Martín Pinto, titular de la Federación de Panaderos de Merlo y representante de CIPAN, explicó a Infobae en Vivo al Amanecer que el alimento básico no ha tenido ajustes en casi un año, pero que el desfasaje de costos obligaría a llevar el kilo a un rango de entre $4.500 y $5.000 para garantizar la operatividad de los comercios.
La problemática se profundiza por una retracción histórica en las ventas, que en los últimos dos años acumula una caída del 60% en el consumo de pan. El dirigente gremial señaló que la demanda de productos secundarios, como las facturas o la pastelería, prácticamente ha desaparecido, citando como ejemplo la drástica baja en la venta de roscas de Pascua.
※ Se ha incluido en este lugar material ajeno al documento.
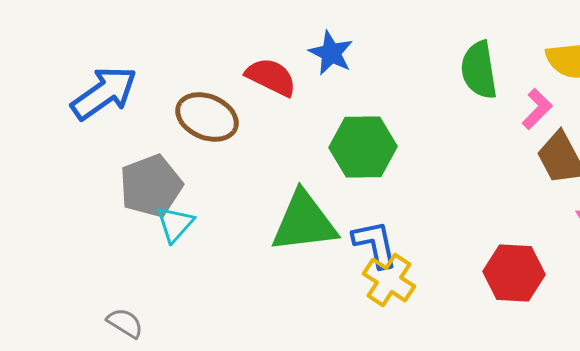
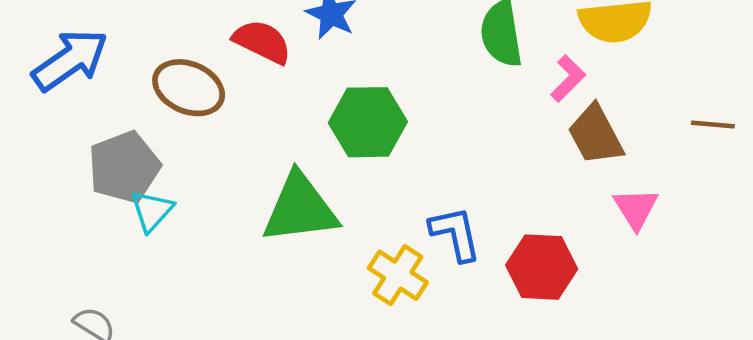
blue L-shape: (375, 244) -> (455, 234), moved

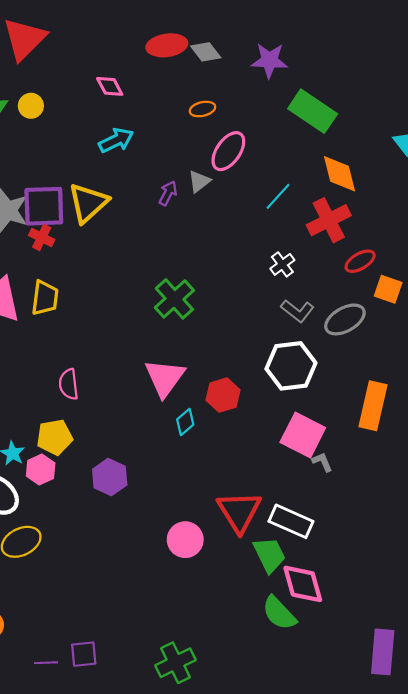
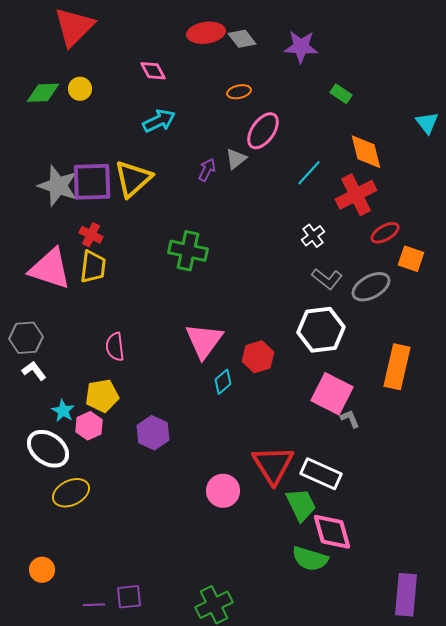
green rectangle: (313, 111) -> (341, 94), size x0.5
red cross: (42, 237) -> (91, 235), moved
green cross: (174, 299) -> (188, 251), moved, turned -36
green semicircle: (279, 613) -> (310, 559), turned -30

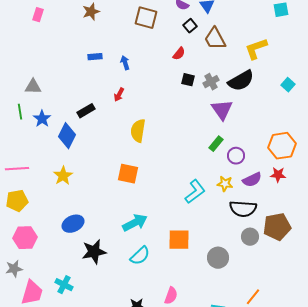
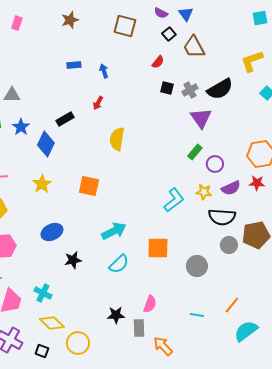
yellow L-shape: (256, 49) -> (252, 61), moved
orange square: (128, 174) -> (89, 186), moved
black star: (94, 252) -> (73, 260), size x0.7

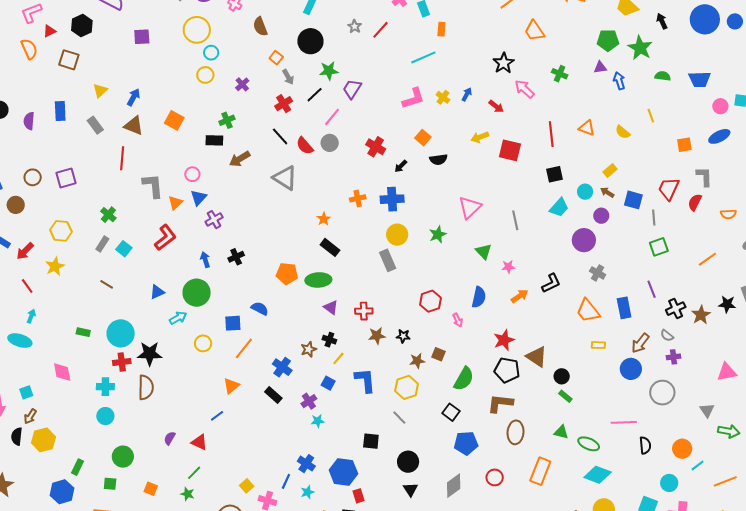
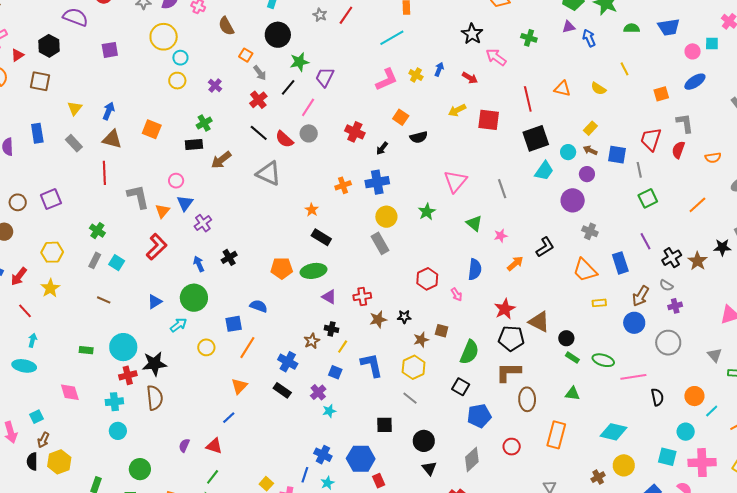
black square: (555, 174) -> (536, 138), size x1.5
green ellipse: (589, 444) -> (603, 360), moved

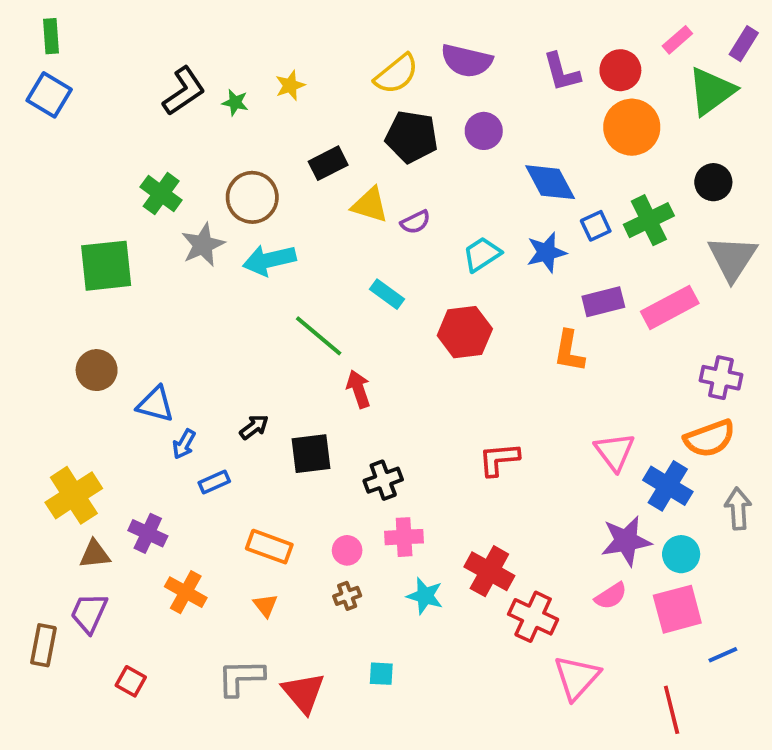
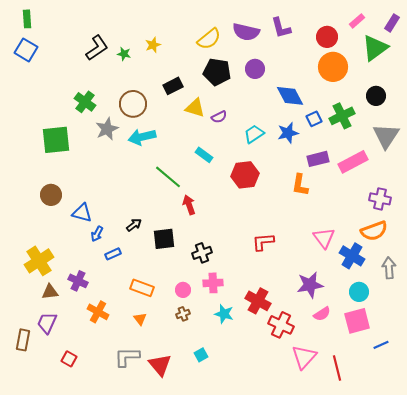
purple L-shape: (562, 72) -> (281, 28), moved
purple star: (626, 541) -> (310, 285), moved
cyan square: (381, 674) -> (201, 355), turned -32
red line: (672, 710) -> (337, 368), moved

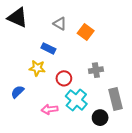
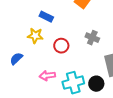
gray cross: (96, 70) -> (92, 38), turned 32
cyan cross: (76, 100) -> (73, 83), moved, turned 35

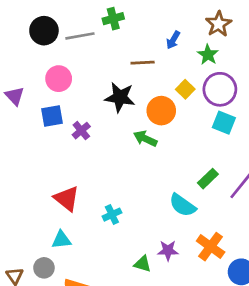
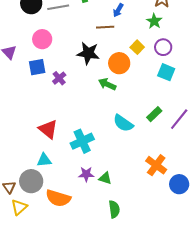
blue arrow: (173, 40) -> (118, 10), moved
purple circle: (220, 89) -> (163, 47), size x0.7
cyan semicircle: (183, 205) -> (123, 123), moved
cyan cross: (112, 215) -> (82, 141), size x1.6
purple star: (168, 251) -> (86, 174), moved
gray circle: (44, 268) -> (31, 181), size x1.5

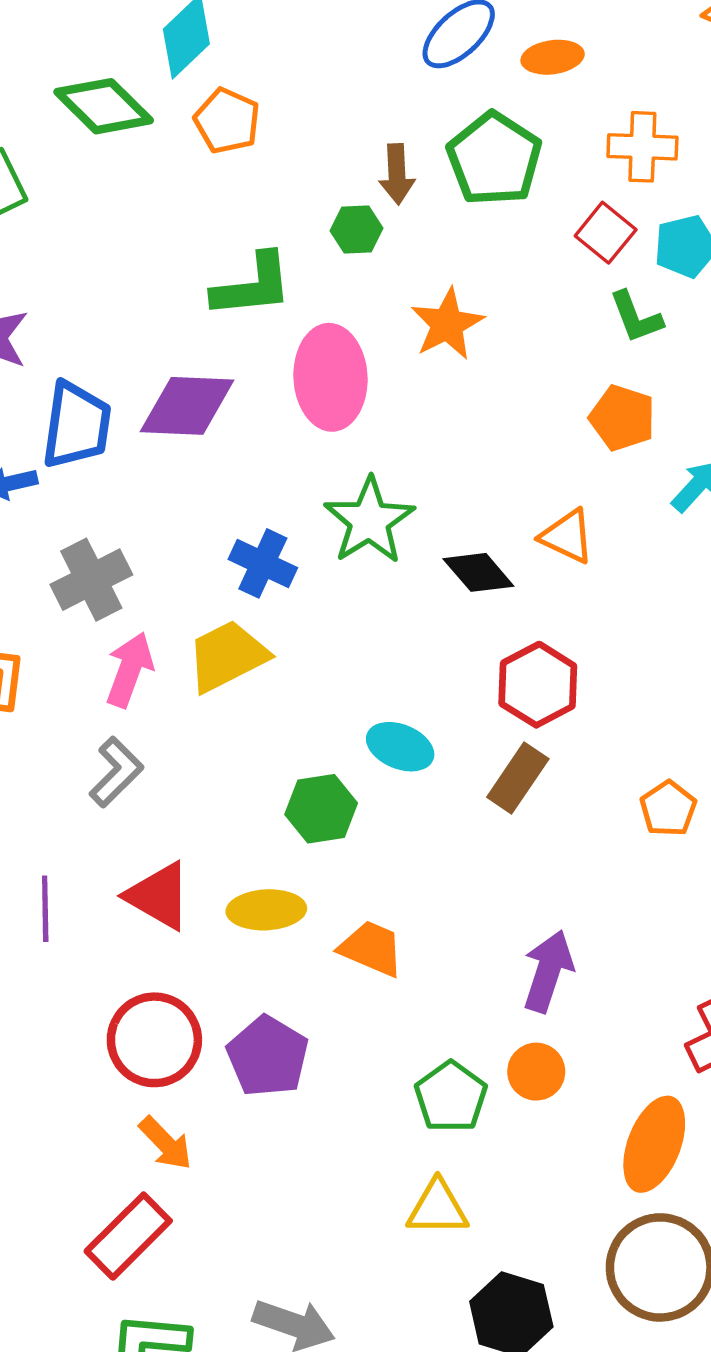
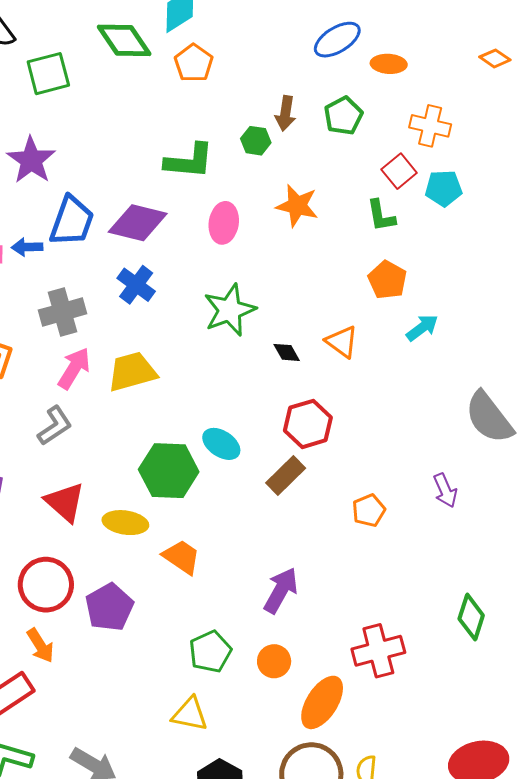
green pentagon: (494, 159) -> (343, 116), size x0.7
green L-shape: (636, 317) -> (381, 216), moved
orange star: (447, 324) -> (297, 206), turned 30
pink ellipse: (330, 377) -> (224, 223), size x0.7
blue cross: (263, 563) -> (136, 285), moved
black diamond: (478, 572) -> (287, 352), size x0.7
green hexagon: (321, 809) -> (169, 471), size x1.4
orange circle: (536, 1072) -> (274, 661), moved

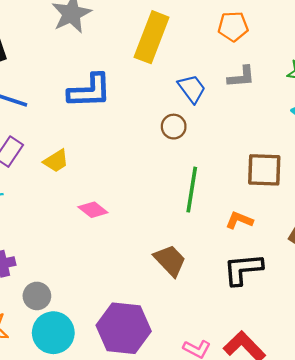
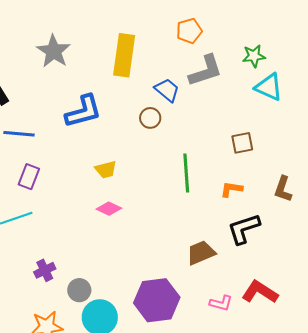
gray L-shape: (241, 77) -> (206, 71), size x1.5
brown circle: (174, 127) -> (150, 118), moved
yellow trapezoid: (56, 161) -> (106, 170), moved, turned 30
brown square: (264, 170) -> (242, 143), size x0.7
brown trapezoid: (170, 260) -> (201, 253), moved, turned -56

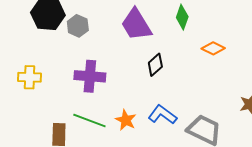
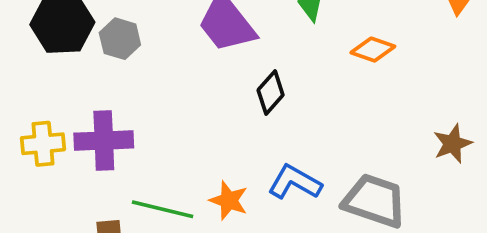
purple cross: (90, 76) -> (104, 141), moved

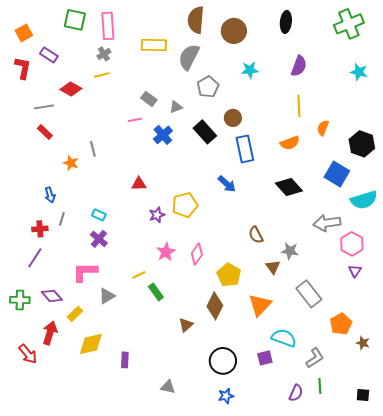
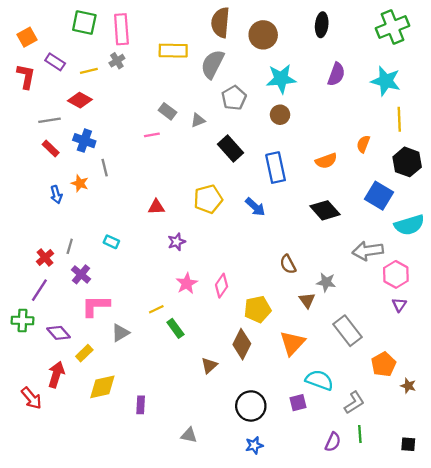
cyan star: (250, 70) -> (281, 79), size x1.5
cyan star: (359, 72) -> (386, 81), moved, size x1.5
yellow line: (102, 75) -> (89, 71), moved
yellow line: (299, 106) -> (399, 119), moved
brown circle: (233, 118) -> (280, 115), moved
blue cross: (163, 135) -> (84, 141), moved, turned -30
blue arrow: (50, 195) -> (56, 195), moved
yellow pentagon: (185, 205) -> (208, 199), moved
red cross: (40, 229) -> (45, 258), turned -35
purple cross: (99, 239) -> (81, 274), moved
yellow pentagon: (229, 275) -> (258, 309), turned 30
green cross: (20, 300) -> (22, 321), moved

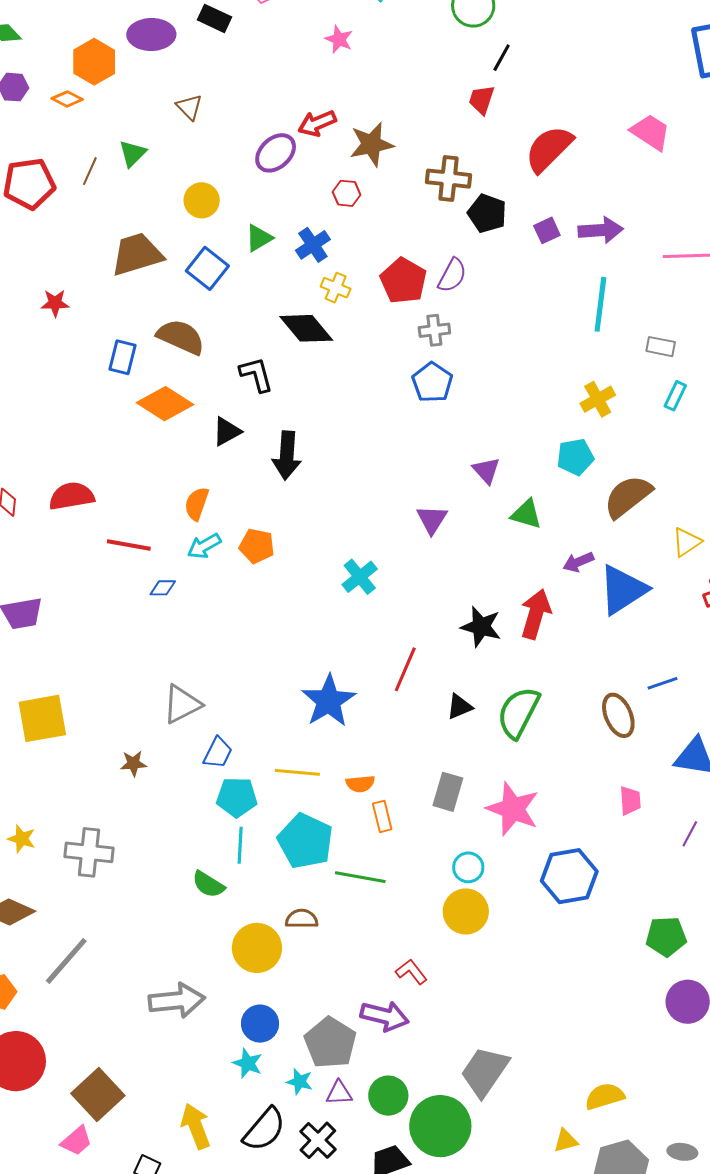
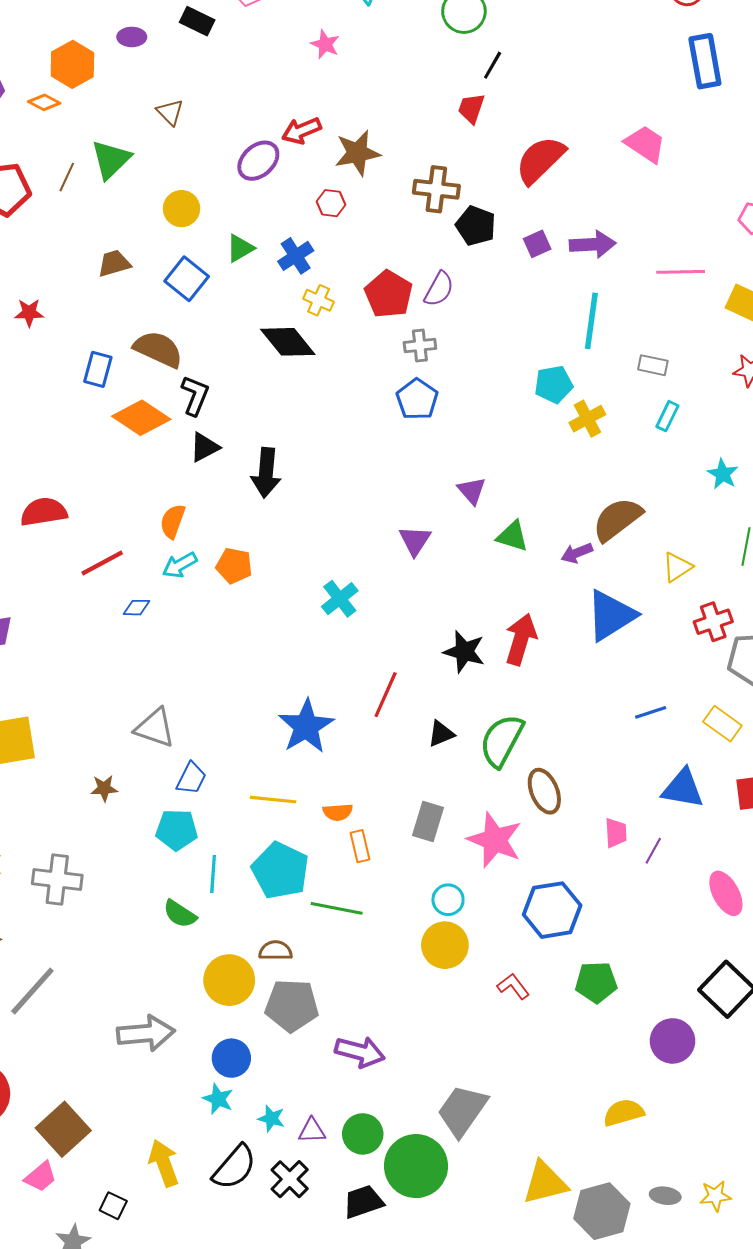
purple ellipse: (151, 34) -> (132, 37), size x0.6
green triangle: (133, 154) -> (111, 159), size x1.4
brown trapezoid: (137, 254) -> (114, 263), size x0.6
black L-shape: (256, 375) -> (195, 395), moved, turned 36
cyan pentagon: (575, 457) -> (554, 384), moved
red line: (129, 545) -> (102, 563), turned -39
purple arrow: (578, 562) -> (577, 553), moved
gray triangle: (182, 704) -> (155, 728), turned 45
brown ellipse: (618, 715) -> (544, 791), moved
cyan pentagon: (237, 797) -> (177, 830), moved
purple line: (690, 834) -> (653, 851), moved
green pentagon: (666, 936) -> (596, 982), moved
red L-shape: (411, 972) -> (513, 986), moved
gray pentagon: (330, 1043) -> (292, 1005), moved, turned -30
yellow semicircle: (605, 1096) -> (624, 1113), moved
yellow triangle: (566, 1141) -> (545, 1183), size x1.8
Ante este escenario, la capacidad de los consumidores para absorber nuevos aumentos es mínima; Pinto describió que muchos clientes asisten a las panaderías con presupuestos fijos que cada vez alcanzan para menos unidades de este producto panificado
El panorama para las panaderías argentinas es inédito y supera crisis históricas previas del país, según la visión del representante de Merlo. En el último bienio, se estima el cierre de aproximadamente 2.800 locales debido a la imposibilidad de renegociar costos de alquileres y tarifas. Además, el sector informó que desde la Secretaría de Comercio no se prevén medidas de asistencia, subsidios o controles de precios, fomentando un esquema de competencia de mercado.
Esta falta de intervención oficial, sumada a la advertencia de nuevos incrementos en la materia prima para las próximas semanas, coloca al pan en una encrucijada donde tanto aumentar como mantener el valor actual pone en riesgo la supervivencia de los establecimientos.